To prove this concept in practice, we started by investigating the case of an aqueous solution containing pyrene and γ-cyclodextrin (γ-CDx).⁴⁶ This solution is known to give a CPL signal (λ_max = 485 nm, g_lum = 2.5 × 10⁻², Fig. 2d) associated with excimer formation due to the stacking interaction of pyrene molecules within the chiral γ-CDx cavity (Fig. 2c). We took snapshots of the sample under 365 nm excitation from a LED source with a commercial digital camera (Nikon D3500, 12-bit color depth). Pairs of pictures were taken by rotating by 90° a quarter waveplate (QWP) with respect to a fixed linear polarizer (LP) to select the left and right circularly polarized components of the total emission. The QWP axis was aligned at ±45° with respect to the LP axis. As expected, no significant difference in chromaticity is observed in pictures taken through left/right polarizations (d_rgb ≈ 0, Fig. 2a), since the emission spectrum shows only a single band. On the other hand, d_rgb quickly increases by adding increasing quantities of rhodamine B, which gives a non-polarized band centered around 575 nm. Note that rhodamine B, unlike pyrene, does not interact with γ-CDx (Fig. 2b, d and S8†). d_rgb reaches its maximum (1.4 ± 0.4) × 10⁻³ when the [rhodamine B]/[pyrene] emission intensity ratio is ≈0.3. As expected, a further increase of rhodamine B concentration decreases d_rgb (Fig. 2a). On the other hand, the g̃_lum, calculated for the whole spectral range (380–720 nm) according to eqn (6), is maximum when no rhodamine B is added, and the spectrum shows a single polarized band. As expected, the addition of increasing amounts of optically inactive chromophore causes a monotonic decrease in the g̃_lum value (Fig. 2a), i.e. of the overall dissymmetry factor stemming from the I_L/I_R intensity difference detected under the same conditions as CPL photoscopy. Note that the g_lum value of the pyrene excimer band is independent of rhodamine B addition.

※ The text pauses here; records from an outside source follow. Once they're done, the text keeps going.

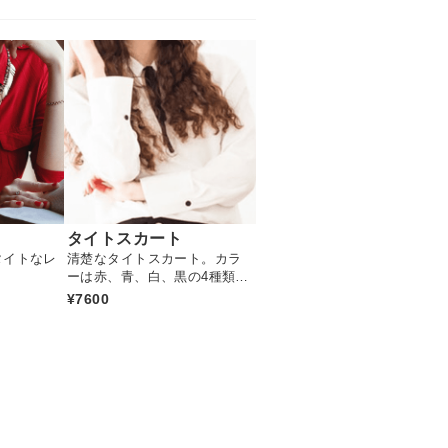
タイトスカート
タイトなレ
清楚なタイトスカート。カラ
ーは赤、青、白、黒の4種類あ
ります
¥7600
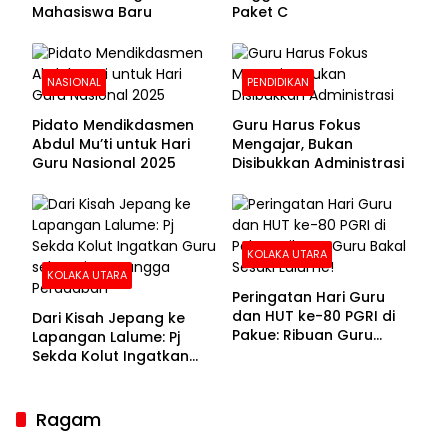
Mahasiswa Baru
Paket C
NASIONAL
PENDIDIKAN
Pidato Mendikdasmen
Guru Harus Fokus
Abdul Mu’ti untuk Hari
Mengajar, Bukan
Guru Nasional 2025
Disibukkan Administrasi
KOLAKA UTARA
KOLAKA UTARA
Peringatan Hari Guru
dan HUT ke-80 PGRI di
Dari Kisah Jepang ke
Pakue: Ribuan Guru
Lapangan Lalume: Pj
Bakal Sesaki Lalume!
Sekda Kolut Ingatkan
Guru sebagai
Penyangga Peradaban
Ragam
Sekda Kolaka Utara Hadiri RUPSLB BPR Bahteramas,
Bahas Pergantian Direksi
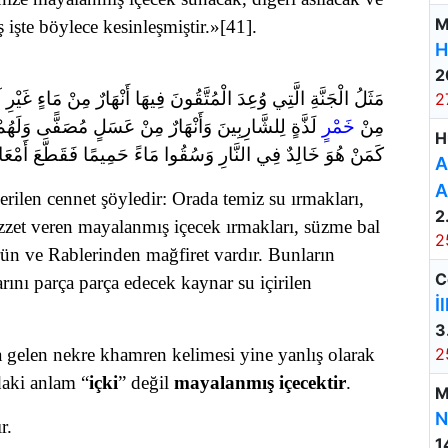
M
 işte böylece kesinleşmiştir.»[41]
.
H
2
مَثَلُ الْجَنَّةِ الَّتِي وُعِدَ الْمُتَّقُونَ فِيهَا أَنْهَارٌ مِنْ مَاءٍ غَيْرِ آس
2
مِنْ
خَمْرٍ
لَذَّةٍ لِلشَّارِبِينَ وَأَنْهَارٌ مِنْ عَسَلٍ مُصَفًّى وَلَهُمْ
H
كَمَنْ هُوَ خَالِدٌ فِي النَّارِ وَسُقُوا مَاءً حَمِيمًا فَقَطَّعَ أَمْعَاءَ)
A
A
erilen cennet şöyledir: Orada temiz su ırmakları,
2
ezzet veren mayalanmış içecek ırmakları, süzme bal
2
ürün ve Rablerinden mağfiret vardır. Bunların
C
rını parça parça edecek kaynar su içirilen
İ
3
 gelen nekre khamren kelimesi yine yanlış olarak
2
daki anlam “
içki
” değil
mayalanmış içecektir
.
M
N
r.
1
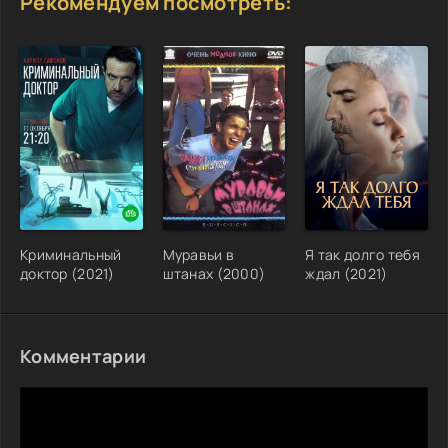
Рекомендуем посмотреть:
Криминальный
Муравьи в
Я так долго тебя
доктор (2021)
штанах (2000)
ждал (2021)
Комментарии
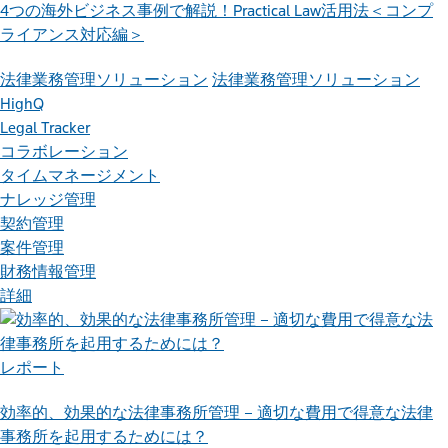
4つの海外ビジネス事例で解説！Practical Law活用法＜コンプ
ライアンス対応編＞
法律業務管理ソリューション
法律業務管理ソリューション
HighQ
Legal Tracker
コラボレーション
タイムマネージメント
ナレッジ管理
契約管理
案件管理
財務情報管理
詳細
レポート
効率的、効果的な法律事務所管理 – 適切な費用で得意な法律
事務所を起用するためには？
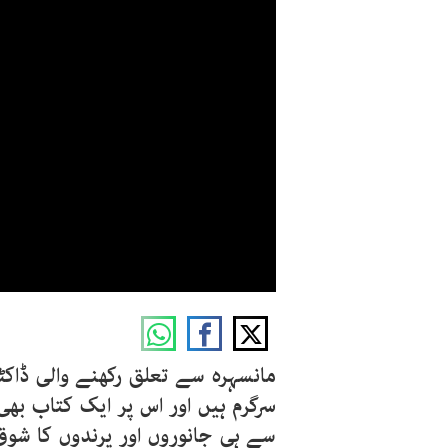
مانسہرہ سے تعلق رکھنے والی ڈا
سرگرم ہیں اور اس پر ایک کتاب بھی
سے ہی جانوروں اور پرندوں کا شوق ت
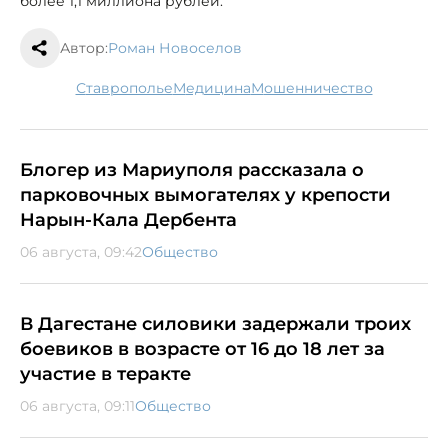
более 1,1 миллиона рублей.
Автор:
Роман Новоселов
Ставрополье
медицина
мошенничество
Блогер из Мариуполя рассказала о
парковочных вымогателях у крепости
Нарын-Кала Дербента
06 августа, 09:42
Общество
В Дагестане силовики задержали троих
боевиков в возрасте от 16 до 18 лет за
участие в теракте
06 августа, 09:11
Общество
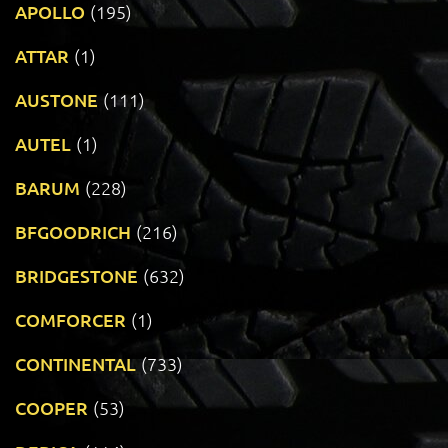
APOLLO
(195)
ATTAR
(1)
AUSTONE
(111)
AUTEL
(1)
BARUM
(228)
BFGOODRICH
(216)
BRIDGESTONE
(632)
COMFORCER
(1)
CONTINENTAL
(733)
COOPER
(53)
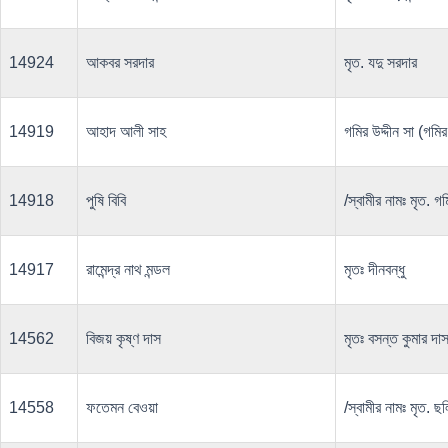
14924
আকবর সরদার
মৃত. যদু সরদার
14919
আহাদ আলী সাহ
গমির উদ্দীন সা (গমির
14918
পুষি বিবি
/স্বামীর নামঃ মৃত. গ
14917
রামেন্দ্র নাথ মন্ডল
মৃতঃ দীনবন্ধু
14562
বিজয় কৃষ্ণ দাস
মৃতঃ বসন্ত কুমার দা
14558
ফতেমন বেওয়া
/স্বামীর নামঃ মৃত. ছ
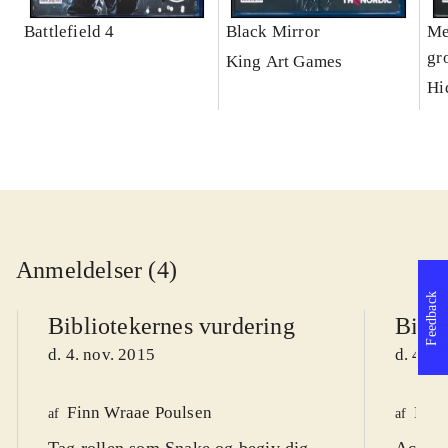
Battlefield 4
Black Mirror
Me
gr
King Art Games
Hi
Anmeldelser (4)
Feedback
Bibliotekernes vurdering
Bibli
d. 4. nov. 2015
d. 4. n
Finn Wraae Poulsen
Finn
af
af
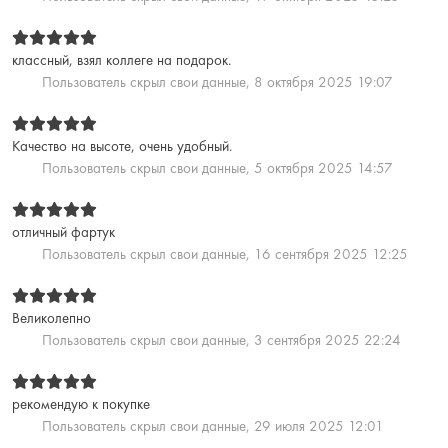
классный, взял коллеге на подарок.
Пользователь скрыл свои данные,
8 октября 2025 19:07
Качество на высоте, очень удобный.
Пользователь скрыл свои данные,
5 октября 2025 14:57
отличный фартук
Пользователь скрыл свои данные,
16 сентября 2025 12:25
Великолепно
Пользователь скрыл свои данные,
3 сентября 2025 22:24
рекомендую к покупке
Пользователь скрыл свои данные,
29 июля 2025 12:01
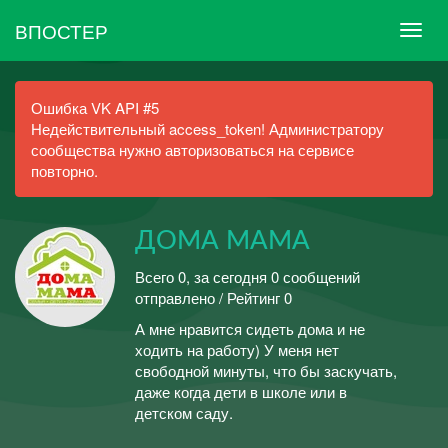
ВПОСТЕР
Ошибка VK API #5
Недействительный access_token! Администратору
сообщества нужно авторизоваться на сервисе
повторно.
ДОМА МАМА
Всего 0, за сегодня 0 сообщений
отправлено / Рейтинг 0
А мне нравится сидеть дома и не
ходить на работу) У меня нет
свободной минуты, что бы заскучать,
даже когда дети в школе или в
детском саду.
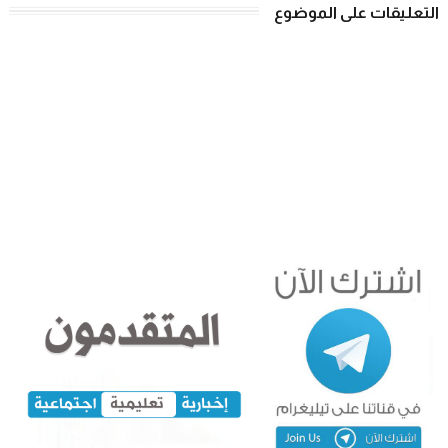
التعليقات على الموضوع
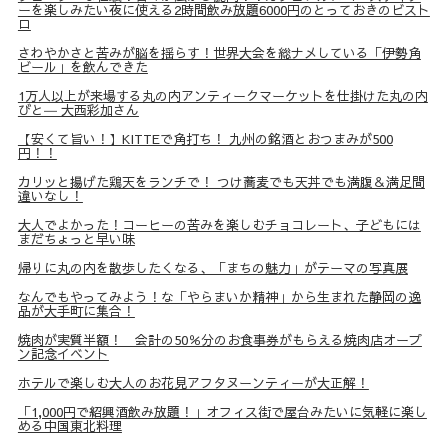
ーを楽しみたい夜に使える2時間飲み放題6000円のとっておきのビスト
ロ
さわやかさと苦みが脳を揺らす！世界大会を総ナメしている「伊勢角
ビール」を飲んできた
1万人以上が来場する丸の内アンティークマーケットを仕掛けた丸の内
びと― 大西彩加さん
【安くて旨い！】KITTEで角打ち！ 九州の銘酒とおつまみが500
円！！
カリッと揚げた鶏天をランチで！ つけ蕎麦でも天丼でも満腹＆満足間
違いなし！
大人でよかった！コーヒーの苦みを楽しむチョコレート、子どもには
まだちょっと早い味
帰りに丸の内を散歩したくなる、「まちの魅力」がテーマの写真展
なんでもやってみよう！な「やらまいか精神」から生まれた静岡の逸
品が大手町に集合！
焼肉が実質半額！ 会計の50％分のお食事券がもらえる焼肉店オープ
ン記念イベント
ホテルで楽しむ大人のお花見アフタヌーンティーが大正解！
「1,000円で紹興酒飲み放題！」オフィス街で屋台みたいに気軽に楽し
める中国東北料理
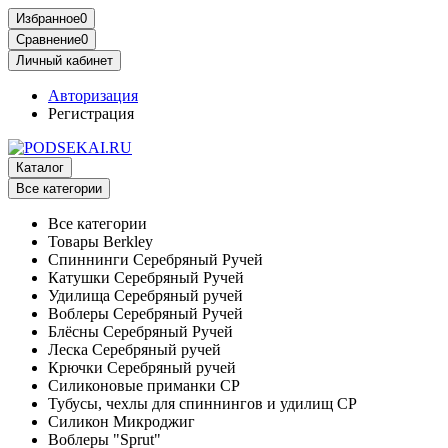
Избранное
0
Сравнение
0
Личный кабинет
Авторизация
Регистрация
Каталог
Все категории
Все категории
Товары Berkley
Спиннинги Серебряный Ручей
Катушки Серебряный Ручей
Удилища Серебряный ручей
Воблеры Серебряный Ручей
Блёсны Серебряный Ручей
Леска Серебряный ручей
Крючки Серебряный ручей
Силиконовые приманки СР
Тубусы, чехлы для спиннингов и удилищ СР
Силикон Микроджиг
Воблеры "Sprut"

Fig. 2 (a) Plot of d_rgb (red) and g̃_lum (blue) for a solution of pyrene/γ-CDx containing increasing amounts of rhodamine B. (b) Emission and (d) corresponding CPL spectra of the solution of pyrene/γ-CDx containing increasing amounts of rhodamine B; the CPL spectra are normalized by the integral of the corresponding total emission spectrum. (c) Pyrene/γ-CDx adduct and rhodamine B.

This example shows that despite the very small chromaticity differences (d_rgb ≈ 10⁻³) due to the relatively small polarization of the pyrene excimer band, a commercial camera is able to detect a chromaticity contrast for the two circular polarizations. Under our conditions the minimum detectable d_rgb was quantified to be ≈4.8 × 10⁻⁴, estimated as 3 times the standard deviation of d_rgb values taken from photographs of a non-polarized white LED source.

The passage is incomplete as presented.